■ WHAT YOU SHOULD DO ■
Copy out the listing that follows, exact in every word, and skip the images.

■ THE RECORDS ■

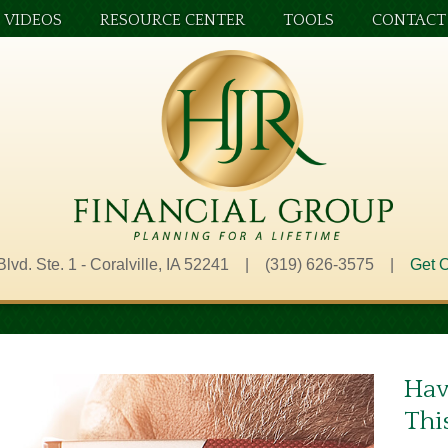
VIDEOS
RESOURCE CENTER
TOOLS
CONTACT
Blvd. Ste. 1 - Coralville, IA 52241 | (319) 626-3575 |
Get O
Hav
Thi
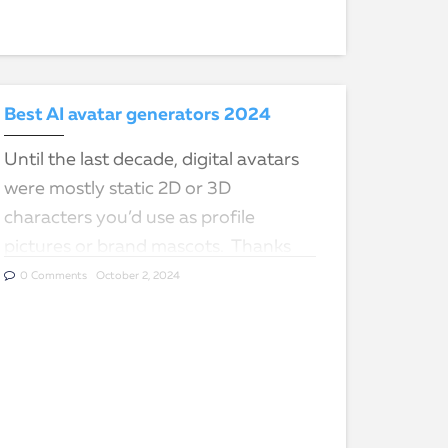
Best AI avatar generators 2024
Until the last decade, digital avatars
were mostly static 2D or 3D
characters you’d use as profile
pictures or brand mascots. Thanks
to AI technology, digital avatars can
0 Comments
October 2, 2024
now act, look, and…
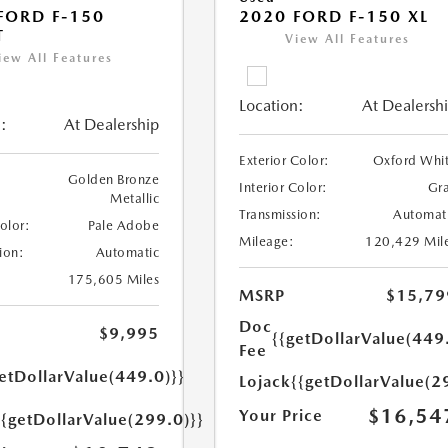
FORD F-150
2020 FORD F-150 XL
T
View All Features
iew All Features
Location:
At Dealersh
:
At Dealership
Exterior Color:
Oxford Whi
Golden Bronze
Interior Color:
Gr
Metallic
Transmission:
Automat
Color:
Pale Adobe
Mileage:
120,429 Mil
ion:
Automatic
175,605 Miles
MSRP
$15,79
Doc
$9,995
{{getDollarValue(449
Fee
etDollarValue(449.0)}}
Lojack
{{getDollarValue(2
$16,54
Your Price
{{getDollarValue(299.0)}}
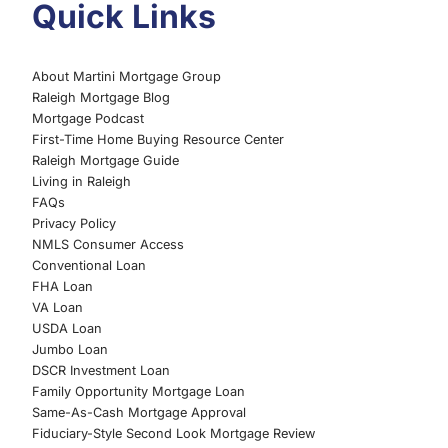
Quick Links
About Martini Mortgage Group
Raleigh Mortgage Blog
Mortgage Podcast
First-Time Home Buying Resource Center
Raleigh Mortgage Guide
Living in Raleigh
FAQs
Privacy Policy
NMLS Consumer Access
Conventional Loan
FHA Loan
VA Loan
USDA Loan
Jumbo Loan
DSCR Investment Loan
Family Opportunity Mortgage Loan
Same-As-Cash Mortgage Approval
Fiduciary-Style Second Look Mortgage Review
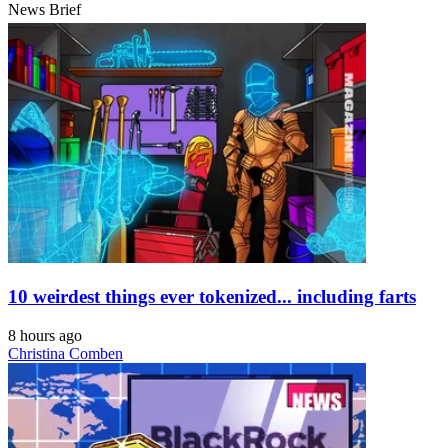
News Brief
10 weirdest things ever tokenized... including farts
8 hours ago
Christina Comben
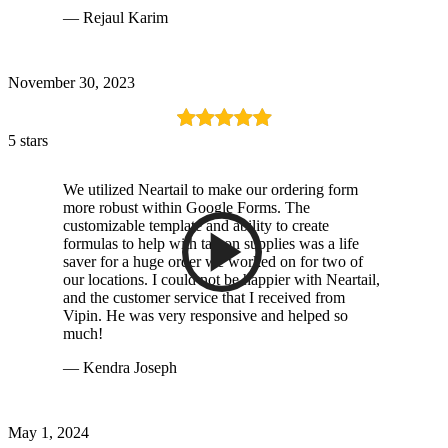
— Rejaul Karim
November 30, 2023
5 stars
We utilized Neartail to make our ordering form
more robust within Google Forms. The
customizable template and ability to create
formulas to help with tax on supplies was a life
saver for a huge order we worked on for two of
our locations. I could not be happier with Neartail,
and the customer service that I received from
Vipin. He was very responsive and helped so
much!
— Kendra Joseph
May 1, 2024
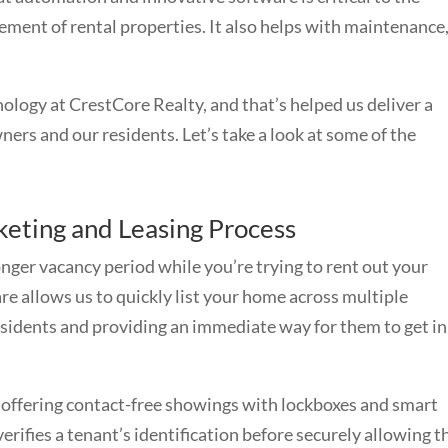
ement of rental properties. It also helps with maintenance
ology at CrestCore Realty, and that’s helped us deliver a
ners and our residents. Let’s take a look at some of the
eting and Leasing Process
longer vacancy period while you’re trying to rent out your
allows us to quickly list your home across multiple
esidents and providing an immediate way for them to get in
offering contact-free showings with lockboxes and smart
verifies a tenant’s identification before securely allowing 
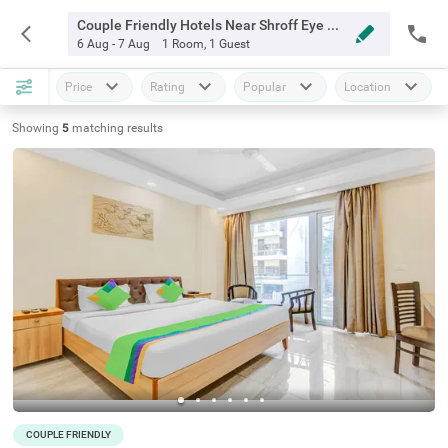
Couple Friendly Hotels Near Shroff Eye Centre Gurgaon
6 Aug - 7 Aug
1 Room
,
1 Guest
Price
Rating
Popular
Location
Showing
5
matching
results
COUPLE FRIENDLY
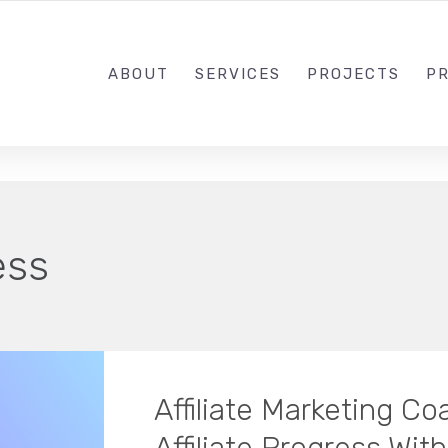
1-833-649-0101
ABOUT
SERVICES
PROJECTS
PR
ess
Affiliate Marketing C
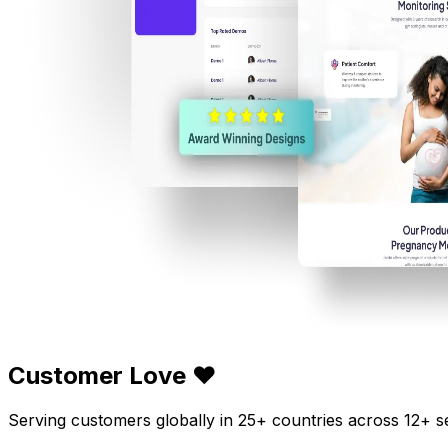
Customer Love ❤️
Serving customers globally in 25+ countries across 12+ s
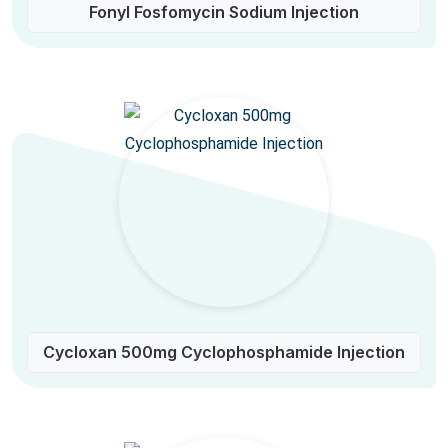
Fonyl Fosfomycin Sodium Injection
Cycloxan 500mg Cyclophosphamide Injection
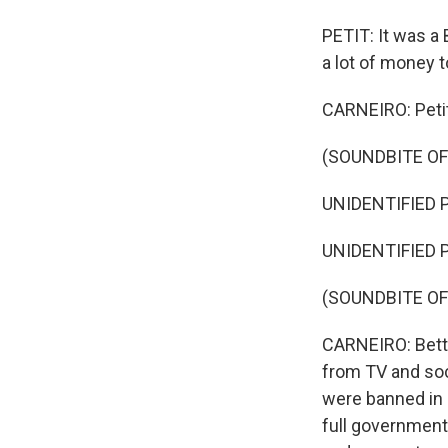
PETIT: It was a 
a lot of money t
CARNEIRO: Petit
(SOUNDBITE O
UNIDENTIFIED P
UNIDENTIFIED P
(SOUNDBITE OF
CARNEIRO: Betti
from TV and soc
were banned in 
full government 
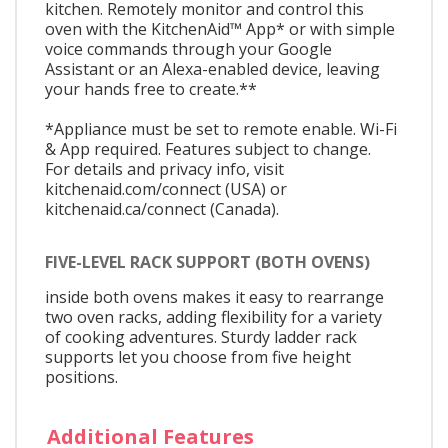
kitchen. Remotely monitor and control this
oven with the KitchenAid™ App* or with simple
voice commands through your Google
Assistant or an Alexa-enabled device, leaving
your hands free to create.**
*Appliance must be set to remote enable. Wi-Fi
& App required. Features subject to change.
For details and privacy info, visit
kitchenaid.com/connect (USA) or
kitchenaid.ca/connect (Canada).
FIVE-LEVEL RACK SUPPORT (BOTH OVENS)
inside both ovens makes it easy to rearrange
two oven racks, adding flexibility for a variety
of cooking adventures. Sturdy ladder rack
supports let you choose from five height
positions.
Additional Features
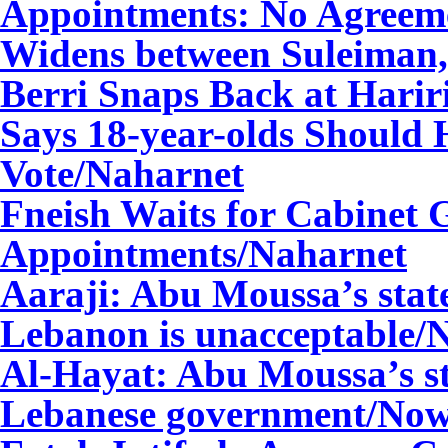
Appointments: No Agreem
Widens between Suleiman,
Berri Snaps Back at Harir
Says 18-year-olds Should 
Vote
/Naharnet
Fneish Waits for Cabinet 
Appointments
/Naharnet
Aaraji: Abu Moussa’s stat
Lebanon is unacceptable
Al-Hayat: Abu Moussa’s st
Lebanese government/
Now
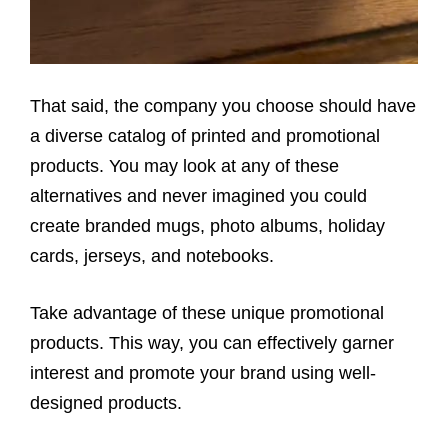
That said, the company you choose should have
a diverse catalog of printed and promotional
products. You may look at any of these
alternatives and never imagined you could
create branded mugs, photo albums, holiday
cards, jerseys, and notebooks.
Take advantage of these unique promotional
products. This way, you can effectively garner
interest and promote your brand using well-
designed products.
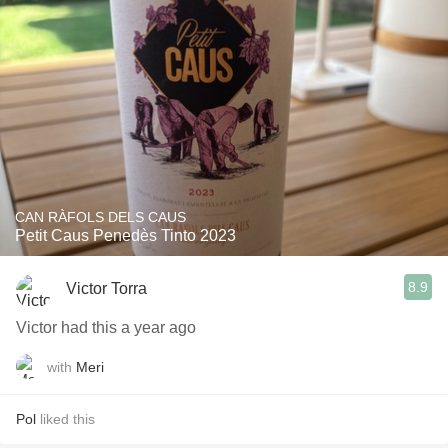
CAN RÀFOLS DELS CAUS
Petit Caus Penedès Tinto 2023
8.9
Victor Torra
Victor had this a year ago
with
Meri
Pol
liked this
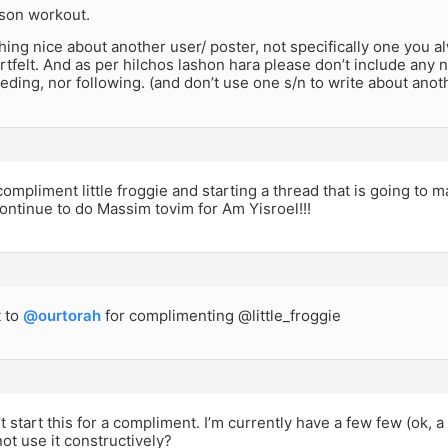
ason workout.
ing nice about another user/ poster, not specifically one you a
rtfelt. And as per hilchos lashon hara please don’t include any ne
eding, nor following. (and don’t use one s/n to write about anot
compliment little froggie and starting a thread that is going t
ontinue to do Massim tovim for Am Yisroel!!!
 to
@ourtorah
for complimenting @little_froggie
’t start this for a compliment. I’m currently have a few few (ok,
ot use it constructively?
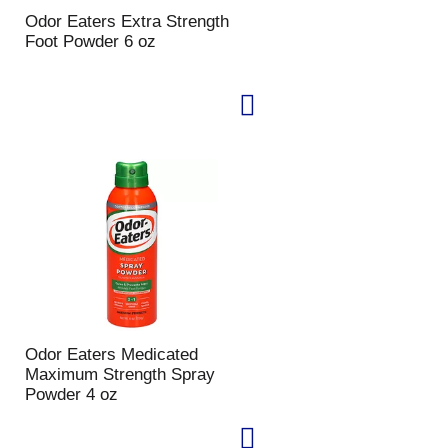
e
l
Odor Eaters Extra Strength
d
t
Foot Powder 6 oz
a
s
m
o
u
n
t
o
f
r
e
s
u
l
t
s
Odor Eaters Medicated
Maximum Strength Spray
Powder 4 oz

■ ANSWER BELOW ■
VIDEOS
RESOURCE CENTER
TOOLS
CONTACT
Blvd. Ste. 1 - Coralville, IA 52241 | (319) 626-3575 |
Get O
Hav
Thi
Best AI avatar generators 2024
Until the last decade, digital avatars
were mostly static 2D or 3D
characters you’d use as profile
pictures or brand mascots. Thanks
to AI technology, digital avatars can
0 Comments
October 2, 2024
now act, look, and…
FORD F-150
2020 FORD F-150 XL
T
View All Features
iew All Features
Location:
At Dealersh
:
At Dealership
Exterior Color:
Oxford Whi
Golden Bronze
Interior Color:
Gr
Metallic
Transmission:
Automat
Color:
Pale Adobe
Mileage:
120,429 Mil
ion:
Automatic
175,605 Miles
MSRP
$15,79
Doc
$9,995
{{getDollarValue(449
Fee
etDollarValue(449.0)}}
Lojack
{{getDollarValue(2
$16,54
Your Price
{{getDollarValue(299.0)}}
Quick Links
About Martini Mortgage Group
Raleigh Mortgage Blog
Mortgage Podcast
First-Time Home Buying Resource Center
Raleigh Mortgage Guide
Living in Raleigh
FAQs
Privacy Policy
NMLS Consumer Access
Conventional Loan
FHA Loan
VA Loan
USDA Loan
Jumbo Loan
DSCR Investment Loan
Family Opportunity Mortgage Loan
Same-As-Cash Mortgage Approval
Fiduciary-Style Second Look Mortgage Review
News Brief
10 weirdest things ever tokenized... including farts
8 hours ago
Christina Comben
— Rejaul Karim
November 30, 2023
5 stars
We utilized Neartail to make our ordering form
more robust within Google Forms. The
customizable template and ability to create
formulas to help with tax on supplies was a life
saver for a huge order we worked on for two of
our locations. I could not be happier with Neartail,
and the customer service that I received from
Vipin. He was very responsive and helped so
much!
— Kendra Joseph
May 1, 2024
ement of rental properties. It also helps with maintenance
ology at CrestCore Realty, and that’s helped us deliver a
ners and our residents. Let’s take a look at some of the
eting and Leasing Process
longer vacancy period while you’re trying to rent out your
allows us to quickly list your home across multiple
esidents and providing an immediate way for them to get in
offering contact-free showings with lockboxes and smart
verifies a tenant’s identification before securely allowing 
Couple Friendly Hotels Near Shroff Eye Centre Gurgaon
6 Aug - 7 Aug
1 Room
,
1 Guest
Price
Rating
Popular
Location
Showing
5
matching
results
COUPLE FRIENDLY
1-833-649-0101
ABOUT
SERVICES
PROJECTS
PR
ess
Affiliate Marketing C
Customer Love ❤️
Serving customers globally in 25+ countries across 12+ s
Fonyl Fosfomycin Sodium Injection
Cycloxan 500mg Cyclophosphamide Injection
PETIT: It was a 
a lot of money t
CARNEIRO: Petit
(SOUNDBITE O
UNIDENTIFIED P
UNIDENTIFIED P
(SOUNDBITE OF
CARNEIRO: Betti
from TV and soc
were banned in 
full government 
kitchen. Remotely monitor and control this
oven with the KitchenAid™ App* or with simple
voice commands through your Google
Assistant or an Alexa-enabled device, leaving
your hands free to create.**
*Appliance must be set to remote enable. Wi-Fi
& App required. Features subject to change.
For details and privacy info, visit
kitchenaid.com/connect (USA) or
kitchenaid.ca/connect (Canada).
FIVE-LEVEL RACK SUPPORT (BOTH OVENS)
inside both ovens makes it easy to rearrange
two oven racks, adding flexibility for a variety
of cooking adventures. Sturdy ladder rack
supports let you choose from five height
positions.
Additional Features
Appointments: No Agreem
Widens between Suleiman,
Berri Snaps Back at Harir
Says 18-year-olds Should 
Vote
/Naharnet
Fneish Waits for Cabinet 
Appointments
/Naharnet
Aaraji: Abu Moussa’s stat
Lebanon is unacceptable
Al-Hayat: Abu Moussa’s st
Lebanese government/
Now
That said, the company you choose should have
a diverse catalog of printed and promotional
products. You may look at any of these
alternatives and never imagined you could
create branded mugs, photo albums, holiday
cards, jerseys, and notebooks.
Take advantage of these unique promotional
products. This way, you can effectively garner
interest and promote your brand using well-
designed products.
CAN RÀFOLS DELS CAUS
Petit Caus Penedès Tinto 2023
8.9
Victor Torra
Victor had this a year ago
with
Meri
Pol
liked this
ason workout.
ing nice about another user/ poster, not specifically one you a
rtfelt. And as per hilchos lashon hara please don’t include any ne
eding, nor following. (and don’t use one s/n to write about anot
compliment little froggie and starting a thread that is going t
ontinue to do Massim tovim for Am Yisroel!!!
 to
@ourtorah
for complimenting @little_froggie
’t start this for a compliment. I’m currently have a few few (ok,
ot use it constructively?
e
l
Odor Eaters Extra Strength
d
t
Foot Powder 6 oz
a
s
m
o
u
n
t
o
f
r
e
s
u
l
t
s
Odor Eaters Medicated
Maximum Strength Spray
Powder 4 oz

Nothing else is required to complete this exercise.